Records supplied:
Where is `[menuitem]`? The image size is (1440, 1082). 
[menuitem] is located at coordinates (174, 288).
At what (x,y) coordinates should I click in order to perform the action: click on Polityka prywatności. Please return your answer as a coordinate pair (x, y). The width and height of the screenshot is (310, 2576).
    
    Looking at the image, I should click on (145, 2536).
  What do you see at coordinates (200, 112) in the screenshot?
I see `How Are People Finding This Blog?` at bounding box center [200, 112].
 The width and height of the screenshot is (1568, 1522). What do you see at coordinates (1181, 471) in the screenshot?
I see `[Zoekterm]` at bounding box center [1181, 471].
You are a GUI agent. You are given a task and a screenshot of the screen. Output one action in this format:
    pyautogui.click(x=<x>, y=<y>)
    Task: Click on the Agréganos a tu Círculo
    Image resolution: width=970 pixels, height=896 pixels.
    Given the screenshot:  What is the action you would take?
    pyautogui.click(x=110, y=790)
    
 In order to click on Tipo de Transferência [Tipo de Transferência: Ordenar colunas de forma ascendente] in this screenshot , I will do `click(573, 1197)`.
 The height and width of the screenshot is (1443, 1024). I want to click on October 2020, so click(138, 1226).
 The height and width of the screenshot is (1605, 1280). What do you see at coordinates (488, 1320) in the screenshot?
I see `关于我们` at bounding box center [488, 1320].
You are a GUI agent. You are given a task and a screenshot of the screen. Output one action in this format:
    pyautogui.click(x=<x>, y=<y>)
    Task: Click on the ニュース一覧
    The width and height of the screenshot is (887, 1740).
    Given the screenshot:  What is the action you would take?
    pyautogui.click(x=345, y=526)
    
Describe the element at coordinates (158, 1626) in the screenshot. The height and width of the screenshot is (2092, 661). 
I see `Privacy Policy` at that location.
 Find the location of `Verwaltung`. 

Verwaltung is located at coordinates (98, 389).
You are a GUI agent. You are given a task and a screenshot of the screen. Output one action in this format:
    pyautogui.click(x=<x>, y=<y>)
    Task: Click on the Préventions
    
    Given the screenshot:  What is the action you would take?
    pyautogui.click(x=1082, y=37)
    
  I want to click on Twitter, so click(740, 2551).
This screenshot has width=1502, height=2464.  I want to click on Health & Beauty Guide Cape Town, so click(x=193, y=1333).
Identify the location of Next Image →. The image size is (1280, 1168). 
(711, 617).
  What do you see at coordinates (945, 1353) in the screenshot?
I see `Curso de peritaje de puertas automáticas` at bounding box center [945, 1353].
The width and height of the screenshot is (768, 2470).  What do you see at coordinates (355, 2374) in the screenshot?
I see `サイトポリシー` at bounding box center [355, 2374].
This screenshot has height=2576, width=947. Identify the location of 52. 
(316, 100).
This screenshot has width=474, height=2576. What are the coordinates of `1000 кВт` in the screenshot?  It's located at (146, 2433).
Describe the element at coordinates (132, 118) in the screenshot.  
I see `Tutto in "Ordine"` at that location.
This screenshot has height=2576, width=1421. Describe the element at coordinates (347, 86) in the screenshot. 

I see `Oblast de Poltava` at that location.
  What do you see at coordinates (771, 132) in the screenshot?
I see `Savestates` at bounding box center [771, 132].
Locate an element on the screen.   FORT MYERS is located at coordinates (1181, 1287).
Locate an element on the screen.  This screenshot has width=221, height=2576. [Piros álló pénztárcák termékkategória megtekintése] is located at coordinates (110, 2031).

Task brief: Your output should be an exact transcription of the line that holds "Describe the element at coordinates (132, 118)" and each line after it through the end of the listing above.

Answer to the problem:
Describe the element at coordinates (132, 118) in the screenshot.  
I see `Tutto in "Ordine"` at that location.
This screenshot has height=2576, width=1421. Describe the element at coordinates (347, 86) in the screenshot. 

I see `Oblast de Poltava` at that location.
  What do you see at coordinates (771, 132) in the screenshot?
I see `Savestates` at bounding box center [771, 132].
Locate an element on the screen.   FORT MYERS is located at coordinates (1181, 1287).
Locate an element on the screen.  This screenshot has width=221, height=2576. [Piros álló pénztárcák termékkategória megtekintése] is located at coordinates (110, 2031).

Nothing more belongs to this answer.